If St. Louis can catch the ball more consistently, its starting rotation should bounce back. Carlos Martinez has won the No. 1 spot in the rotation, a position befitting his ability, and Adam Wainwright is the No. 2 man, a better spot for him at this stage of his career. Mike Leake, Lance Lynn and Michael Wacha fill out the rotation.
Leake, a sinkerball pitcher who was most affected by last year's subpar defense, actually started trying for strikeouts because he wasn't sure his teammates could make plays behind him.
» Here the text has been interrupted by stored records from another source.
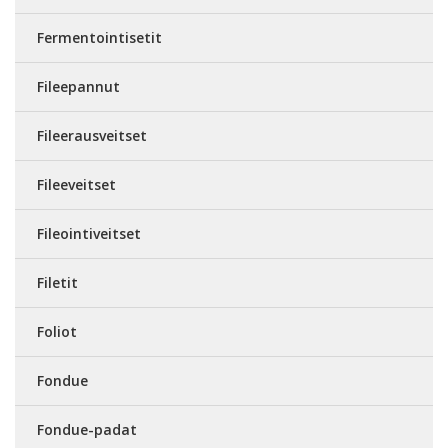
Fermentointisetit
Fileepannut
Fileerausveitset
Fileeveitset
Fileointiveitset
Filetit
Foliot
Fondue
Fondue-padat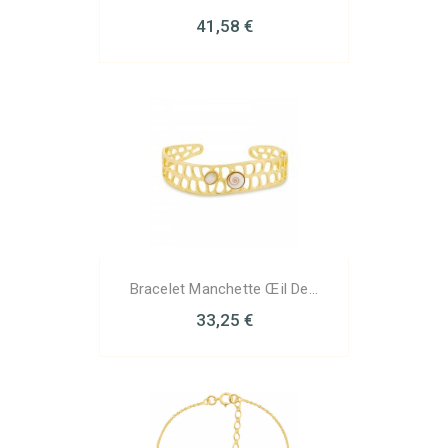
41,58 €
Bracelet Manchette Œil De...
33,25 €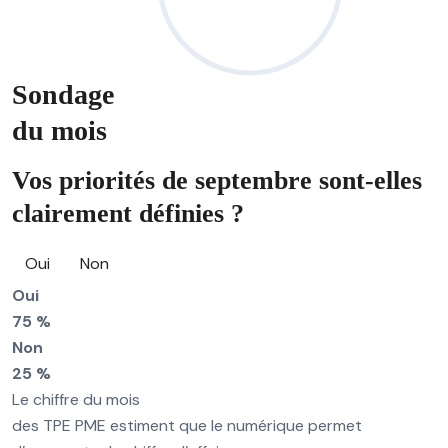
Sondage
du mois
Vos priorités de septembre sont-elles
clairement définies ?
Oui
Non
Oui
75 %
Non
25 %
Le chiffre du mois
des TPE PME estiment que le numérique permet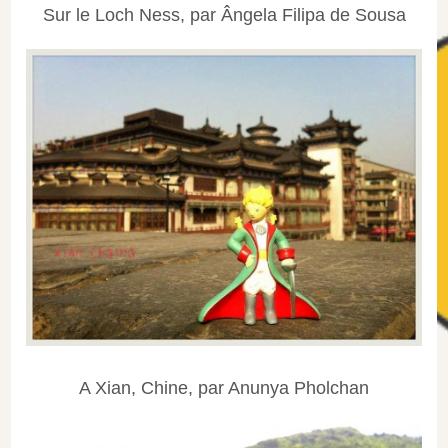
Sur le Loch Ness, par Ângela Filipa de Sousa
A Xian, Chine, par Anunya Pholchan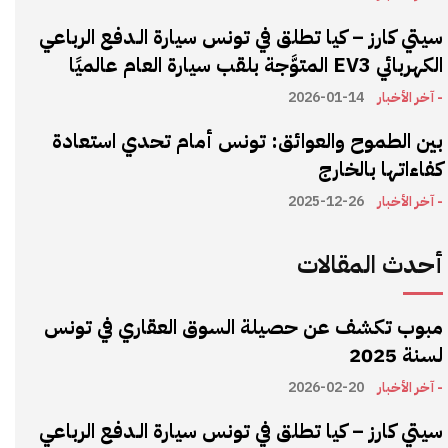
سيتي كارز – كيا تطلق في تونس سيارة الـدفع الرباعي
الكهربائي EV3 المتوَّجة بلقب سيارة العام عالميًا
- آخر الأخبار
2026-01-14
بين الطموح والعوائق: تونس أمام تحدي استعادة
كفاءاتها بالخارج
- آخر الأخبار
2025-12-26
أحدث المقالات
مبوب تكشف عن حصيلة السوق العقاري في تونس
لسنة 2025
- آخر الأخبار
2026-02-20
سيتي كارز – كيا تطلق في تونس سيارة الـدفع الرباعي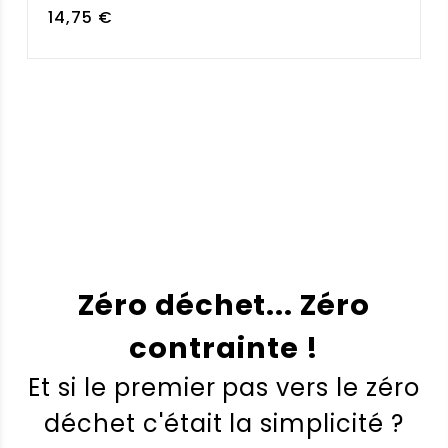
Note
14,75
€
5.00
sur 5
Zéro déchet... Zéro
contrainte !
Et si le premier pas vers le zéro
déchet c'était la simplicité ?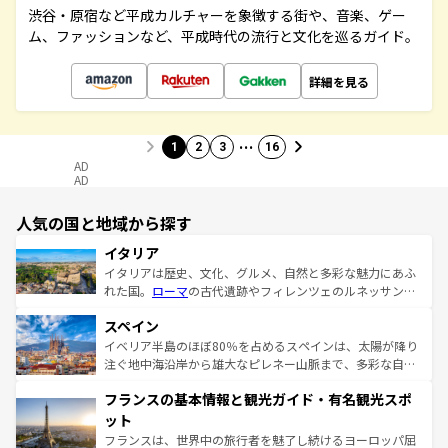
渋谷・原宿など平成カルチャーを象徴する街や、音楽、ゲー
ム、ファッションなど、平成時代の流行と文化を巡るガイド。
詳細を見る
…
1
2
3
16
AD
AD
人気の国と地域から探す
イタリア
イタリアは歴史、文化、グルメ、自然と多彩な魅力にあふ
れた国。
ローマ
の古代遺跡やフィレンツェのルネッサンス
美術、ヴェネツィアの運河など、歴史あるスポットはもち
スペイン
ろん、トスカーナの美しい田園風景やアマルフィ海岸の絶
景など、自然景観も見逃せない。観光の合間には、本場の
イベリア半島のほぼ80％を占めるスペインは、太陽が降り
ピザやパスタなど、絶品のイタリア料理を堪能することも
注ぐ地中海沿岸から雄大なピレネー山脈まで、多彩な自然
できる。朝目覚めてから夜眠るまで、すべての瞬間を楽し
と文化が詰まったヨーロッパ屈指の旅行先だ。多様な地域
フランスの基本情報と観光ガイド・有名観光スポ
ませてくれるイタリアで、忘れられない旅をしてみよう！
文化が根付くこの国では、情熱的なフラメンコ、熱気あふ
なお、新着のイタリア情報は
コンテンツ一覧
を参照してほ
れる闘牛、そして美味しいタパスが生活の一部となってい
ット
しい。
る。首都マドリードの洗練された雰囲気や、バルセロナの
フランスは、世界中の旅行者を魅了し続けるヨーロッパ屈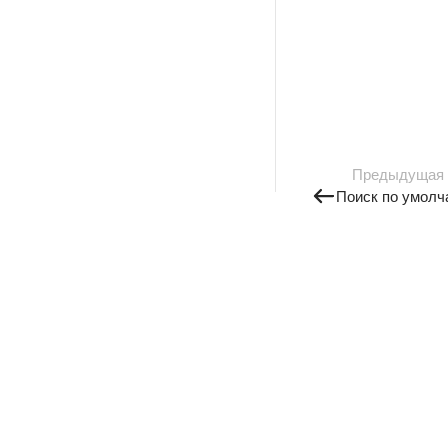
Предыдущая
Поиск по умолч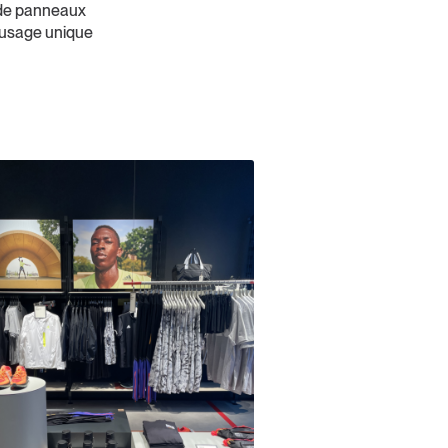
 de panneaux
 usage unique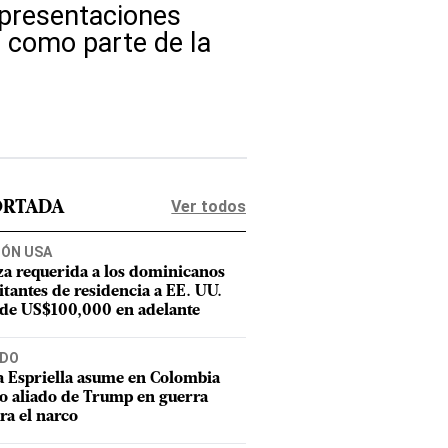
 presentaciones
, como parte de la
Ver todos
ORTADA
IÓN USA
za requerida a los dominicanos
citantes de residencia a EE. UU.
 de US$100,000 en adelante
DO
a Espriella asume en Colombia
 aliado de Trump en guerra
ra el narco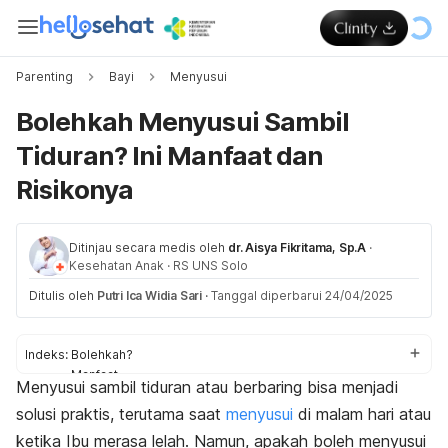
Parenting
Bayi
Menyusui
Bolehkah Menyusui Sambil
Tiduran? Ini Manfaat dan
Risikonya
Ditinjau secara medis oleh
dr. Aisya Fikritama, Sp.A
·
Kesehatan Anak
·
RS UNS Solo
Ditulis oleh
Putri Ica Widia Sari
·
Tanggal diperbarui 24/04/2025
Indeks:
Bolehkah?
Manfaat
Menyusui sambil tiduran atau berbaring bisa menjadi
Risiko
solusi praktis, terutama saat
menyusui
di malam hari atau
Tips aman
ketika Ibu merasa lelah. Namun, apakah boleh menyusui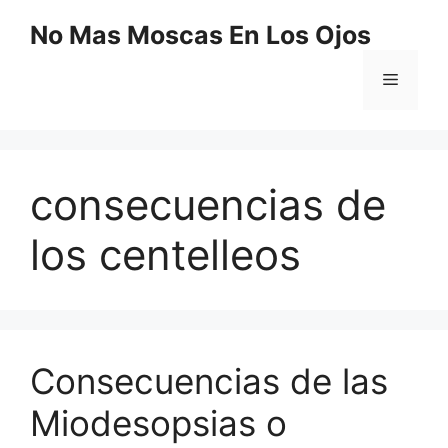
Saltar
No Mas Moscas En Los Ojos
al
contenido
Menú
consecuencias de
los centelleos
Consecuencias de las
Miodesopsias o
This spring, Leake has led the staff in innings and is producing a plethora of groundouts, looking more like the guy the Cardinals spent $80 million on before 2016.
"When he is making good pitches like he has almost all spring, and guys make plays, we have seen a lot of zeros," Matheny told mlb.com. "Staring at a complete game every time he gets out there with his style of pitching."
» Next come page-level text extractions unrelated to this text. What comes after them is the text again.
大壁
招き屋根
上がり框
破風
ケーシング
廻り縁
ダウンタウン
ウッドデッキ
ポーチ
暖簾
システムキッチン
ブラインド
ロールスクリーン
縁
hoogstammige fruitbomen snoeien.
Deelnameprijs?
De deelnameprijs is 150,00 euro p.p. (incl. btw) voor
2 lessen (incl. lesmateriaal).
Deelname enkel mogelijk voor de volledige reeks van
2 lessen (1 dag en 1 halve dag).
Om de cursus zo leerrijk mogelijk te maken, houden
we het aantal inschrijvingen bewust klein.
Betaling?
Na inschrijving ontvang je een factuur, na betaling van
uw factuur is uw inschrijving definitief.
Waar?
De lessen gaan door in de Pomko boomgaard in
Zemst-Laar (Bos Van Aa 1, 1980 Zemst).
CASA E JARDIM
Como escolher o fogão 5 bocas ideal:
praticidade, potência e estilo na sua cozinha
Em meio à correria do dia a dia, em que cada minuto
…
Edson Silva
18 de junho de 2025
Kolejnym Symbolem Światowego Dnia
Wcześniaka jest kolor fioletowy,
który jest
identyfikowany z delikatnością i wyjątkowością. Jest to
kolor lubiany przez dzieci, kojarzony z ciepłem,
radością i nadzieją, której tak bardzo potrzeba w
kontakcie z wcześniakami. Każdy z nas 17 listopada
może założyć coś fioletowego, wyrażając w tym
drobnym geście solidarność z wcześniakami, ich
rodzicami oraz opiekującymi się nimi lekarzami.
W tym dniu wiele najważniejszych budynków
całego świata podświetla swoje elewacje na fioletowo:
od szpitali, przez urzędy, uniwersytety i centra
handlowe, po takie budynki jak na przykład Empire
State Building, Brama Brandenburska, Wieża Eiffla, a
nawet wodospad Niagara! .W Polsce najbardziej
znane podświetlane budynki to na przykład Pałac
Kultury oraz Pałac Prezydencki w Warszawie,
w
Seung Hwan Oh is the closer this year with Kevin Siegrist as the primary setup man. Trevor Rosenthal is slated for a role similar to what Andrew Miller filled for Cleveland last postseason. The club thinks he could work multiple innings at high-leverage spots prior to closing time, shortening games and getting the game to Oh with a lead.
Matheny said after last year's 162nd game that a lot of teams were happy the Cardinals didn't make the postseason, because they could have given playoff teams fits. No one will ever know if that was true, but based on the signing of Fowler and a return to emphasizing the fundamentals that so mysteriously disappeared last summer, St. Louis could be back as an October mainstay.